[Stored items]
┌──
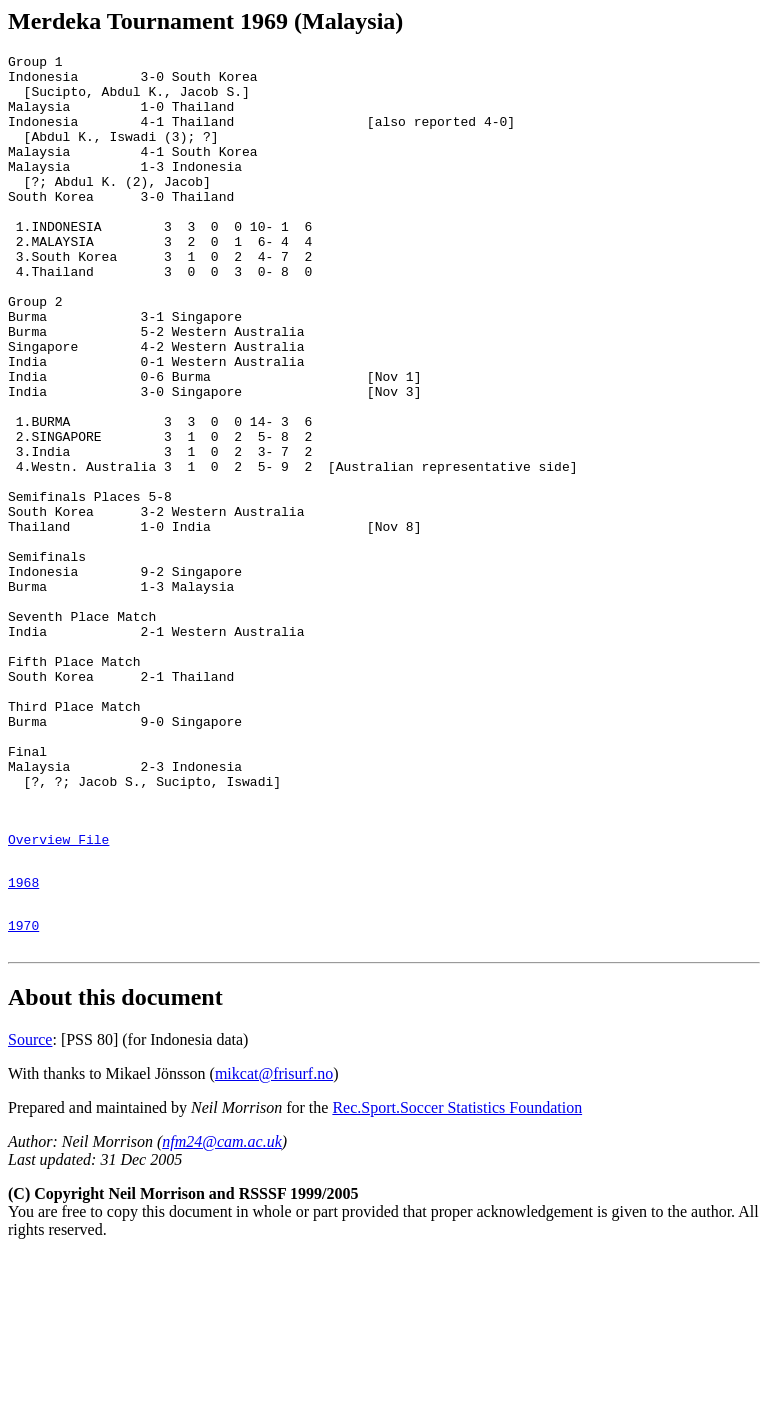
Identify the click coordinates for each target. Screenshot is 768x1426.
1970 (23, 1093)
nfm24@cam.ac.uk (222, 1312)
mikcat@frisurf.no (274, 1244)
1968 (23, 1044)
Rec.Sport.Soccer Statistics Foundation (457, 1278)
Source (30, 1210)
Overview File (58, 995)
└──
→ Exercise prompt
Leave out the pictures; repeat the data exactly.

→ Task answer
Identify the click coordinates for each target. Screenshot is 768x1426.
1970 (23, 1093)
nfm24@cam.ac.uk (222, 1312)
mikcat@frisurf.no (274, 1244)
1968 (23, 1044)
Rec.Sport.Soccer Statistics Foundation (457, 1278)
Source (30, 1210)
Overview File (58, 995)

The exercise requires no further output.